**Goal of the exercise**
Please copy each line of the data that includes the string "toom".
══ Record excerpts ══
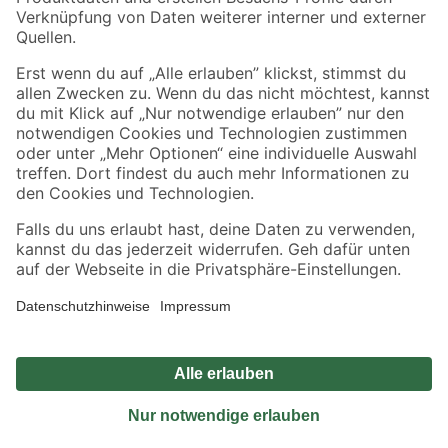
Sicher einkaufen
Jetzt die toom-App herunterladen
Alle Preisangaben in EUR inkl. gesetzl. MwSt.. Die dargestellten Angebote sind unter
Umständen nicht in allen Märkten verfügbar. Die angegebenen Verfügbarkeiten beziehen
sich auf den unter "Mein Markt" ausgewählten toom Baumarkt. Alle Angebote und
Produkte nur solange der Vorrat reicht.
*Paketversand ab 59 € versandkostenfrei, gilt nicht für Artikel mit Speditionsversand, hier
fallen zusätzliche Versandkosten an.
Datenschutz
Privatsphäre
Impressum
AGB
Nutzungsbedingungen
Widerrufsrecht
Vertrag widerrufen
Barrierefreiheit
═══
**Response area**
Jetzt die toom-App herunterladen
sich auf den unter "Mein Markt" ausgewählten toom Baumarkt. Alle Angebote und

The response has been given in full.